> TASK PROMPT: Report only the number of lines in the following entries where the word "Partnership" occurs.

+ + + + + + +

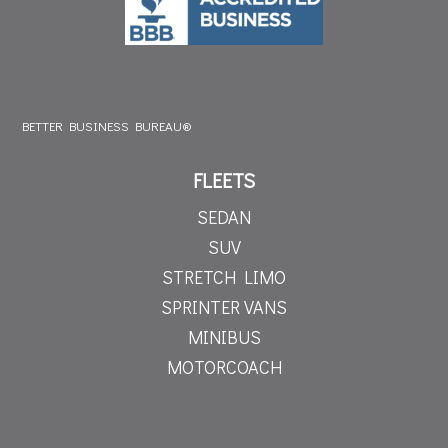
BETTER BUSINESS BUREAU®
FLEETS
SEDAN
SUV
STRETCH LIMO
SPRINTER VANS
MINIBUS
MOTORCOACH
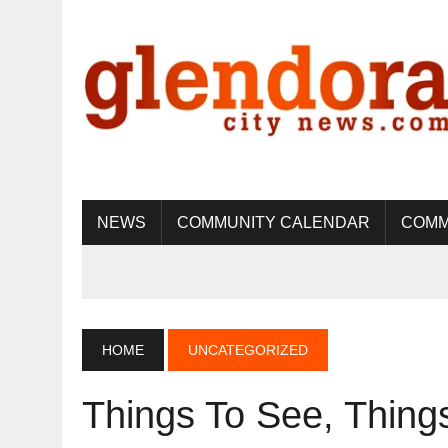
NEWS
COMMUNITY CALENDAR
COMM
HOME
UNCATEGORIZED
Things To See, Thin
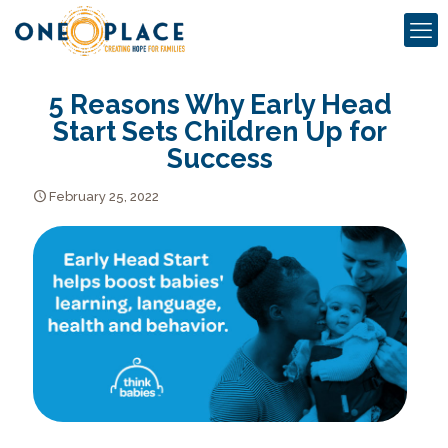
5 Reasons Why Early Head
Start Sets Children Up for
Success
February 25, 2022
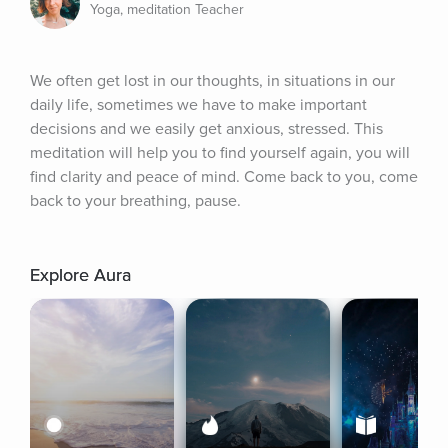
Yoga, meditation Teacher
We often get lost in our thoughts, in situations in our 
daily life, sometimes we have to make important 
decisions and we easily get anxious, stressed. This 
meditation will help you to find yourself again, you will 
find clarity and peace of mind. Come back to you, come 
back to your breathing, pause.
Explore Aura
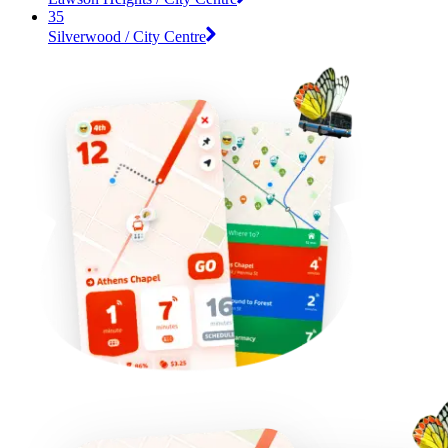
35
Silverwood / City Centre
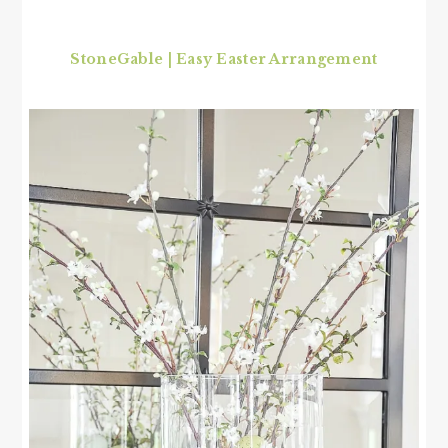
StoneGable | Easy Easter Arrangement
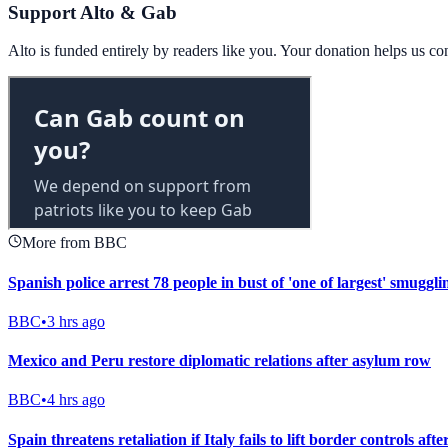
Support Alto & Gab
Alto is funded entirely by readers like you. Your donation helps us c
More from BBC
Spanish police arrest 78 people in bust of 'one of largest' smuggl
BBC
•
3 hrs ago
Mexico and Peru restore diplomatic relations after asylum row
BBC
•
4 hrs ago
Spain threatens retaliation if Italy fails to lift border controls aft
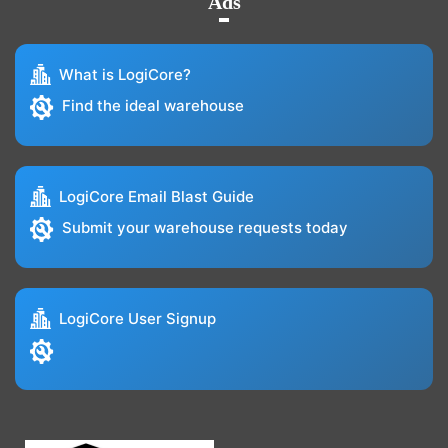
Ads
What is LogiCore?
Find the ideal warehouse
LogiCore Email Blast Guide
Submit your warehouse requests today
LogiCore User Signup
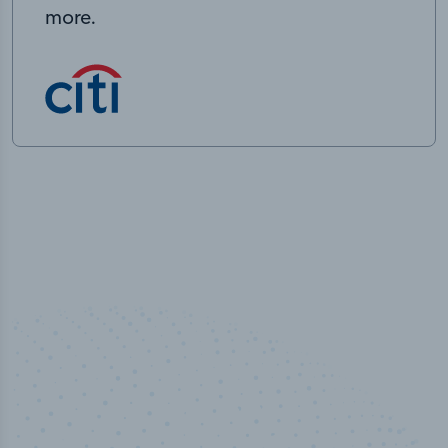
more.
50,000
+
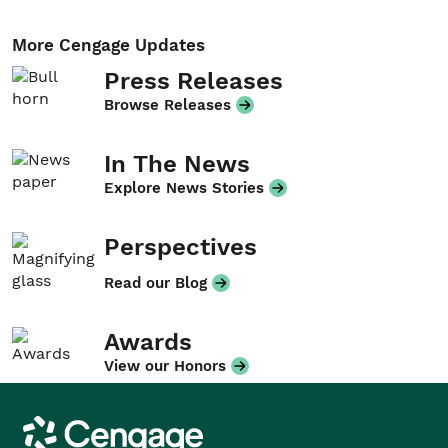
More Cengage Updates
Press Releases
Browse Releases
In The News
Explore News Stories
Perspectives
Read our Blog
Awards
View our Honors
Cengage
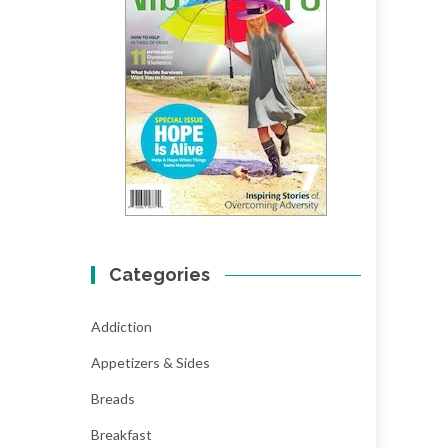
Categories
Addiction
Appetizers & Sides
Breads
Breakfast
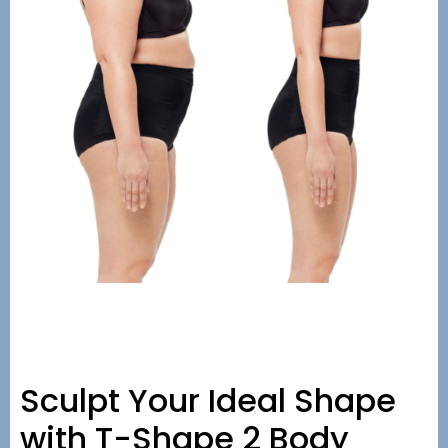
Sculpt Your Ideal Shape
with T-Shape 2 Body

+ + + + + + +

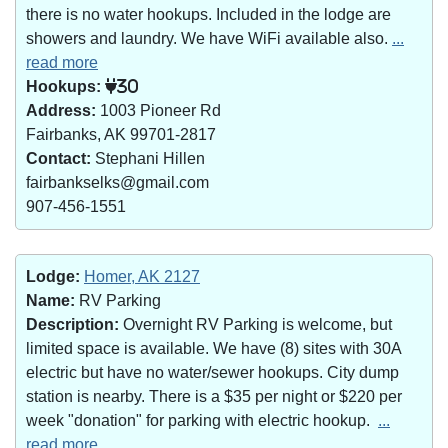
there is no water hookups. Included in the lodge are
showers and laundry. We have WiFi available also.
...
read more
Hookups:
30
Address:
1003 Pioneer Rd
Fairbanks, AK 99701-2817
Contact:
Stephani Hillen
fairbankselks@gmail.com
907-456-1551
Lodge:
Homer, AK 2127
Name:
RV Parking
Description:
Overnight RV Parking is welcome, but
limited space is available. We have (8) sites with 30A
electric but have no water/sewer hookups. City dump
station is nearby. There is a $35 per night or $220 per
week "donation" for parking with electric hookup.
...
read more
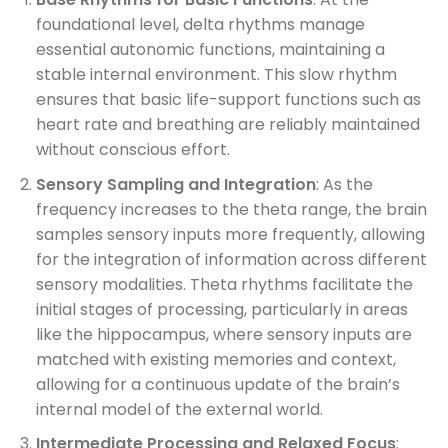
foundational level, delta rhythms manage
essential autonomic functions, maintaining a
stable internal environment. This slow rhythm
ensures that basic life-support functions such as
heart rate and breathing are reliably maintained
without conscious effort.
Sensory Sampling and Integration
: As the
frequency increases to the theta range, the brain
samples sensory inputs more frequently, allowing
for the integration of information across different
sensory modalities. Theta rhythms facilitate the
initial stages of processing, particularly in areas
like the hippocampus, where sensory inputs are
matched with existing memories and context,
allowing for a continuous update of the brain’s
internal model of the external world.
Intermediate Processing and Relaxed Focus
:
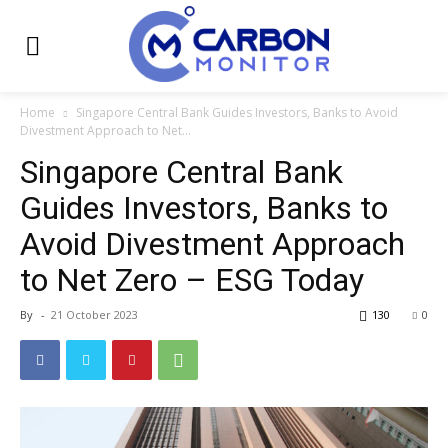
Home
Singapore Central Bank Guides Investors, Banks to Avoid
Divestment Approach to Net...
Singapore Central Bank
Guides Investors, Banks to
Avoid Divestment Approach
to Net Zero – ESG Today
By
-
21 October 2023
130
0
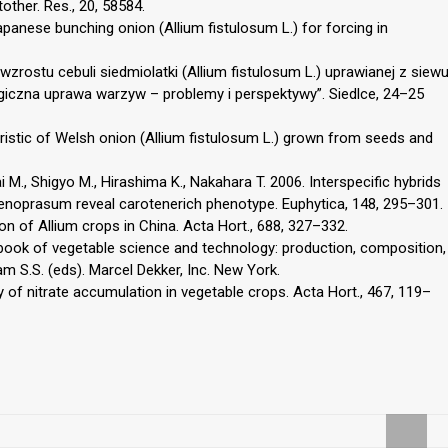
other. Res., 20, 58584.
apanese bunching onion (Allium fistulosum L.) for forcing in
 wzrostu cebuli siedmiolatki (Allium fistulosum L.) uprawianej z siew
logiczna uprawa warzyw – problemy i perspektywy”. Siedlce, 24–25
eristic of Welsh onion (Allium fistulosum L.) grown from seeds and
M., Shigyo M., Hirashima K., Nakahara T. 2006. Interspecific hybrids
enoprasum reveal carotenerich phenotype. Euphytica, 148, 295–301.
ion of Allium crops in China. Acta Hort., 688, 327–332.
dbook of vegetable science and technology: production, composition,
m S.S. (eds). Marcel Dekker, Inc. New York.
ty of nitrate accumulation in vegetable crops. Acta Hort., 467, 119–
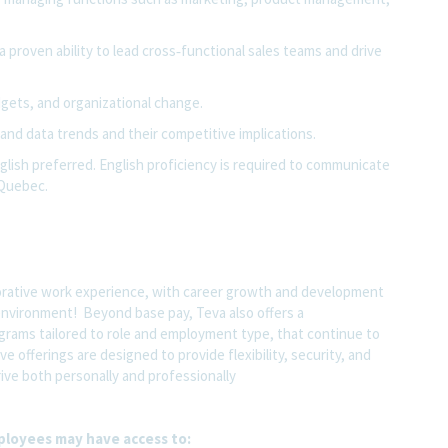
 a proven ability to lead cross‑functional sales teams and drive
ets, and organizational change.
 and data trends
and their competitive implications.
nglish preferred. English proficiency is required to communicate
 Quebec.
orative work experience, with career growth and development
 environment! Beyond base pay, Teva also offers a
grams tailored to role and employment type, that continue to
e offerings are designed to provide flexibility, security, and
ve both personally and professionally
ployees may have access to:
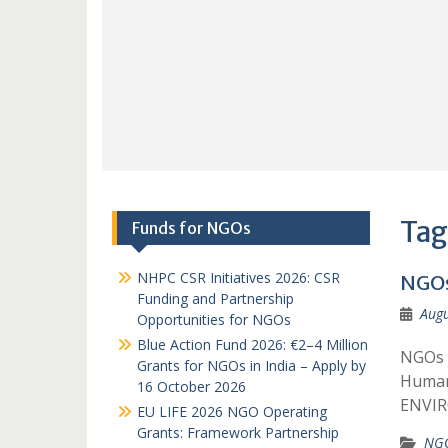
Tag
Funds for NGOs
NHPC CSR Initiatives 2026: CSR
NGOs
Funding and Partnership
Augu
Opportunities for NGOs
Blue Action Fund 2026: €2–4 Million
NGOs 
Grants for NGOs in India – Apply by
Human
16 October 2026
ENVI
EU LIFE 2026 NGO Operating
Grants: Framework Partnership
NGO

+ + + + + + +

> RESULT OF THIS TASK: 2